Este marco austero: desierto, peligro, ancho cielo azul, encierra los prístinos recuerdos claros de un maestro de América. Su padre era aduanero en uno de esos fuertes de existencia precaria; el pequeño tendría tres o cuatro años, y su madre, concluidas las faenas domésticas, le enseñaba los principios de la ley de Dios. Suponemos que escogía los atardeceres para instruir al hijo, al primogénito, y que en aquellas horas undívagas el misterio de las palabras evangélicas cayó en el alma del niño. Fue allí donde, por primera vez, oyó las bienaventuranzas extrañas que habían de trazar el hondo surco para el porvenir… Fue entonces cuando la sed de justicia penetró en una vida llamada a abrasar. Sin saberlo, la criatura elegida formaba el camino que ha hecho de él un perseguido de Dios.

II

El peligro constante avivaba el amor de la madre temerosa, y la hacía apresurar la enseñanza divina. Temía que la voluntad del Señor encerrara para ella la muerte próxima a manos de los indios crueles, y para el chamaco, una dura existencia solitaria. Era menester prepararlo, y, tarde a tarde, así terminaba su lección:

Hijo, si un día llegare en que ya no me vieras, y sucediese que hombres obscuros y mujeres de habla desconocida te llevaran a jugar con sus hijos, sobre todo, NO LLORES. Tu trajecito será entonces de cuero bordado con chaquira menuda, adornado con flecos que se agitan al andar. Vivirás entre ellos, ¡ya no me verás!; pero recuérdame y cumple mi deseo. No olvides lo que hoy te enseño. Si la voluntad de la Providencia es que vengan por ti, quiero que, una vez allá lejos, repitas mis palabras. Dí que Cristo, el hijo de Dios, se hizo hombre para abrirnos la senda del cielo; que vino a padecer aquí abajo para redimirnos, y derramó su preciosa sangre para salvarnos a todos, a ellos, los indios; a nosotros, criaturas Todas de un mismo Padre. Les dirás una y mil veces, hasta que te escuchen y crean en ÉL. Y después de que pasen los años y tus piececitos puedan llevarte solo por el mundo, coge la ruta del Sur, y ¡anda! ¡anda! Y cuando, después de mucho vagar, llegues a donde el blanco habita, dile quién eres, dile el nombre de tus padres, dile el sitio donde viven tus abuelos, para que te lleven hasta su hogar, para que te devuelvan a los tuyos. Y ponte siempre en manos de Dios (...)

IV

…Niño de Oaxaca, el que más tarde predicara con sus propias obras, junto con el No matarás del Decálogo, su apotegma, que es anhelo del corazón y despertar de la conciencia: Por mi raza hablará el Espíritu.

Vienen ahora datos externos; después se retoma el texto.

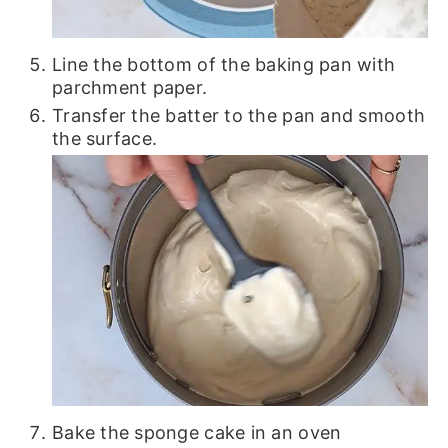
Line the bottom of the baking pan with
parchment paper.
Transfer the batter to the pan and smooth
the surface.
Bake the sponge cake in an oven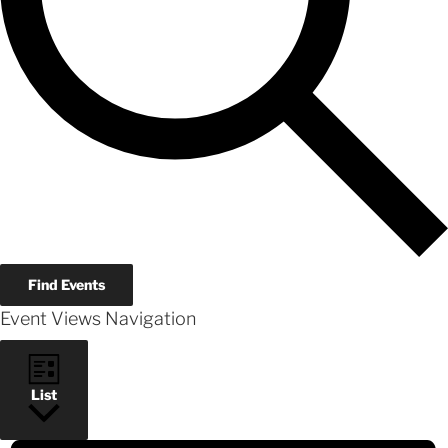
Find Events
Event Views Navigation
List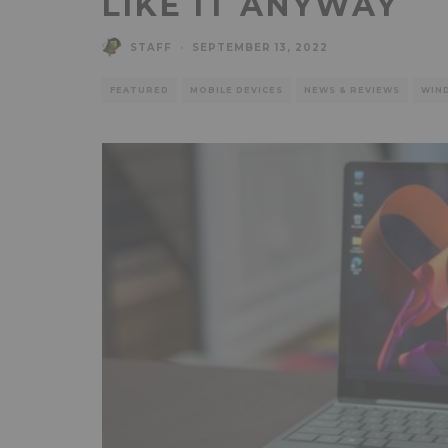
LIKE IT ANYWAY
STAFF
·
SEPTEMBER 13, 2022
FEATURED
MOBILE DEVICES
NEWS & REVIEWS
WIN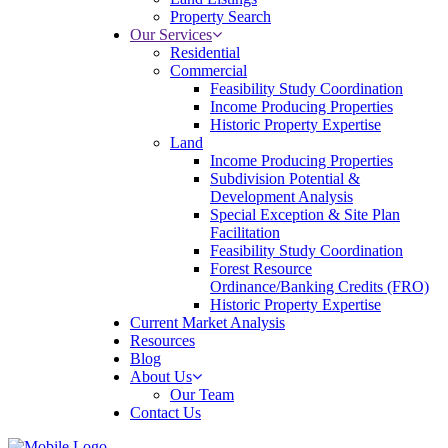
Property Search
Our Services
Residential
Commercial
Feasibility Study Coordination
Income Producing Properties
Historic Property Expertise
Land
Income Producing Properties
Subdivision Potential &
Development Analysis
Special Exception & Site Plan
Facilitation
Feasibility Study Coordination
Forest Resource
Ordinance/Banking Credits (FRO)
Historic Property Expertise
Current Market Analysis
Resources
Blog
About Us
Our Team
Contact Us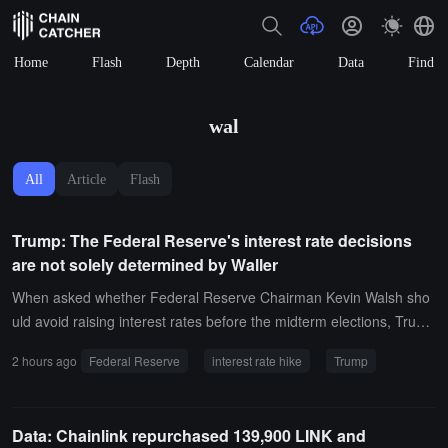
Home
Flash
Depth
Calendar
Data
Find
wal
All
Article
Flash
Trump: The Federal Reserve's interest rate decisions
are not solely determined by Waller
When asked whether Federal Reserve Chairman Kevin Walsh sho
uld avoid raising interest rates before the midterm elections, Trump
stated that it depends to some extent on Walsh, but not entirely. He
2 hours ago
Federal Reserve
interest rate hike
Trump
pointed out that interest rate decisions are made by a very politiciz
ed committee and praised Walsh's performance, stating that he wo
uld not criticize him.
Data: Chainlink repurchased 139,900 LINK and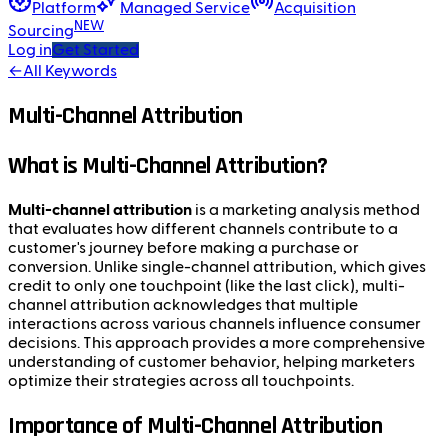
Platform
Managed Service
Acquisition
NEW
Sourcing
Log in
Get Started
←
All Keywords
Multi-Channel Attribution
What is Multi-Channel Attribution?
Multi-channel attribution
is a marketing analysis method
that evaluates how different channels contribute to a
customer's journey before making a purchase or
conversion. Unlike single-channel attribution, which gives
credit to only one touchpoint (like the last click), multi-
channel attribution acknowledges that multiple
interactions across various channels influence consumer
decisions. This approach provides a more comprehensive
understanding of customer behavior, helping marketers
optimize their strategies across all touchpoints.
Importance of Multi-Channel Attribution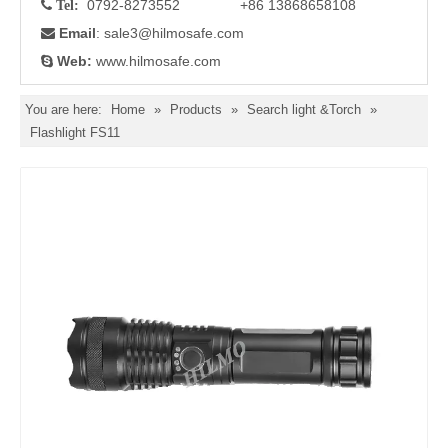
0792-8273552 +86 13868658108

Tel:
Email
: sale3
@hilmosafe.com

Web:
www.hilmosafe.com

You are here:
Home
»
Products
»
Search light &Torch
»
Flashlight FS11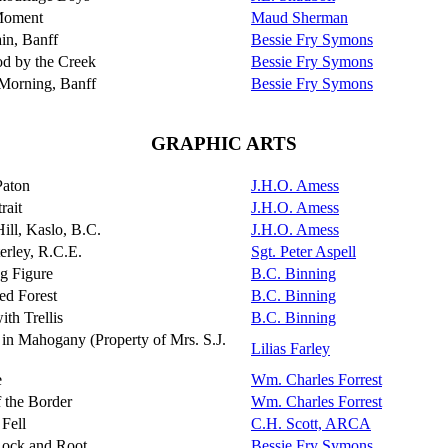
Moment
Maud Sherman
in, Banff
Bessie Fry Symons
 by the Creek
Bessie Fry Symons
Morning, Banff
Bessie Fry Symons
GRAPHIC ARTS
Paton
J.H.O. Amess
rait
J.H.O. Amess
ill, Kaslo, B.C.
J.H.O. Amess
terley, R.C.E.
Sgt. Peter Aspell
g Figure
B.C. Binning
ed Forest
B.C. Binning
th Trellis
B.C. Binning
 in Mahogany (Property of Mrs. S.J.
Lilias Farley
e
Wm. Charles Forrest
 the Border
Wm. Charles Forrest
Fell
C.H. Scott, ARCA
ock and Root
Bessie Fry Symons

¿No escribió Gabriela Mistral que él representaba una parte de la conciencia del mundo? ¿Y no dijo Romain Rolland, en plática con la insigne escritora: Es lo más grande que tiene América, y yo querría escribir su vida entre las de mis hombres ilustres?

…Niño de Oaxaca, apenas una cosa ayer en brazos de la madre fuerte, fuerte como las mujeres de la Escritura; Hombre del Continente hoy, de que hablan 20 naciones, cuyo solo nombre es todo un símbolo a fuerza de ser todo un ejemplo: José Vasconcelos.